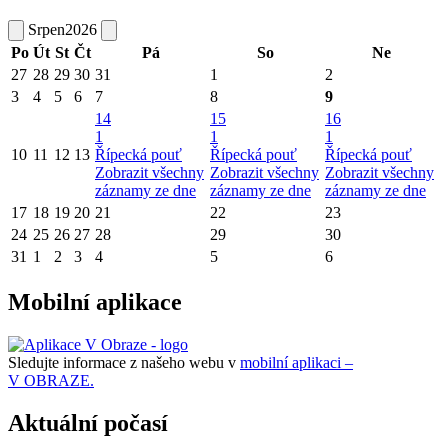
Srpen
2026
Po
Út
St
Čt
Pá
So
Ne
27
28
29
30
31
1
2
3
4
5
6
7
8
9
14
15
16
1
1
1
10
11
12
13
Řípecká pouť
Řípecká pouť
Řípecká pouť
Zobrazit všechny
Zobrazit všechny
Zobrazit všechny
záznamy ze dne
záznamy ze dne
záznamy ze dne
17
18
19
20
21
22
23
24
25
26
27
28
29
30
31
1
2
3
4
5
6
Mobilní aplikace
Sledujte informace z našeho webu v
mobilní aplikaci –
V OBRAZE.
Aktuální počasí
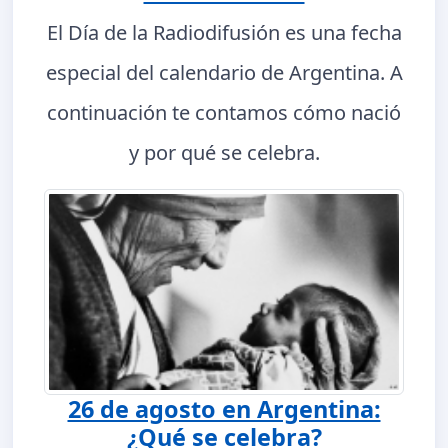
El Día de la Radiodifusión es una fecha
especial del calendario de Argentina. A
continuación te contamos cómo nació
y por qué se celebra.
26 de agosto en Argentina:
¿Qué se celebra?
..............................
ACTIVITY:
Apart from the pictures, the material above has to be repeated exactly.

FINISHED EXERCISE:
Srpen
2026
Po
Út
St
Čt
Pá
So
Ne
27
28
29
30
31
1
2
3
4
5
6
7
8
9
14
15
16
1
1
1
10
11
12
13
Řípecká pouť
Řípecká pouť
Řípecká pouť
Zobrazit všechny
Zobrazit všechny
Zobrazit všechny
záznamy ze dne
záznamy ze dne
záznamy ze dne
17
18
19
20
21
22
23
24
25
26
27
28
29
30
31
1
2
3
4
5
6
Mobilní aplikace
Sledujte informace z našeho webu v
mobilní aplikaci –
V OBRAZE.
Aktuální počasí
El Día de la Radiodifusión es una fecha
especial del calendario de Argentina. A
continuación te contamos cómo nació
y por qué se celebra.
26 de agosto en Argentina:
¿Qué se celebra?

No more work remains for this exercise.